The .632 bootstrap estimator estiamtes the prediction error as a weighted average of the training error and the leave-one-out bootstrap estimator. Here, I have re-used the code in `r_code_lecture_6.r` to compute the bootstrap error:
```{r}

B <- 1000
bootstrap.err.b <- matrix(NA, nrow = B, ncol = 1) 

for (b in 1:B) {
  set.seed(b) # set seed, useful for data replication
  index <- sample(N, replace = TRUE)
  # the selected observations form the training set
  temp.train.data <- dfs$train[index, ]
  # the rest the test set
  temp.test.data <- dfs$train[-index, ]
  
  fit <- lm(lpsa ~ ., data = temp.train.data)
  
    # compute the error
  computeError <- function(model, newdata)
    mean((newdata[ , 'lpsa'] - predict(model, newdata = newdata))^2)
  
  # save the error in the matrix initialized above
  bootstrap.err.b[b] <- computeError(fit, temp.test.data)
  
  
  if(b%%100 == 0) print(b)
}

# compute the average error 
err$bootstrap <- mean(bootstrap.err.b)

# 0.632 bootstrap
err$bootstrap_632 <- 0.368*err$train + 0.632*err$bootstrap


```


#### Compare the error estimates:

```{r}
err
```

The different error estimates are quite different.
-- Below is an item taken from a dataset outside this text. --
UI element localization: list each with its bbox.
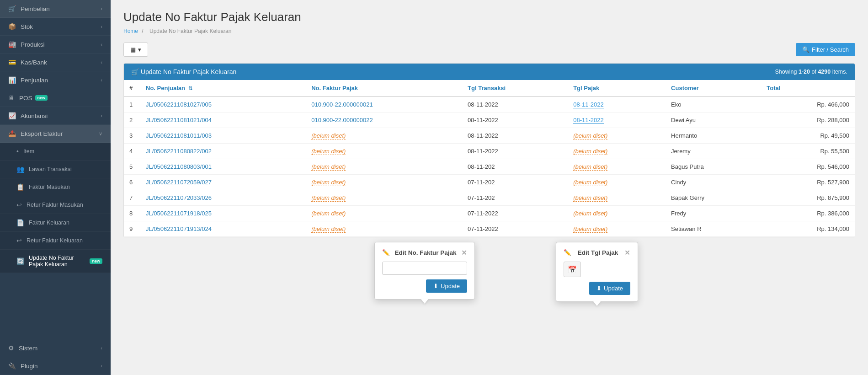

Partly this is due to which error they do actually estimate.
Normally, we are interested in obtaining the lowest test error, that is expected prediction error ***conditional*** on the particular training data we have ($Err_\mathcal{T}$ in the lingua of Hastie et al.). Both cross-validation methods and the bootstrap estimates are typically closer to the **unconditional** error, the expected test error $Err = Err_\mathcal{T}$. See ch. 7.12 in the ELS book for a discussion. The AIC estimates again estimates another error, namely the **in-sample** error ($Err_{in}$), while the BIC criteria has a Bayesian motivation: finding the most likely model given the data. In other words, direct comparison of these errors is difficult.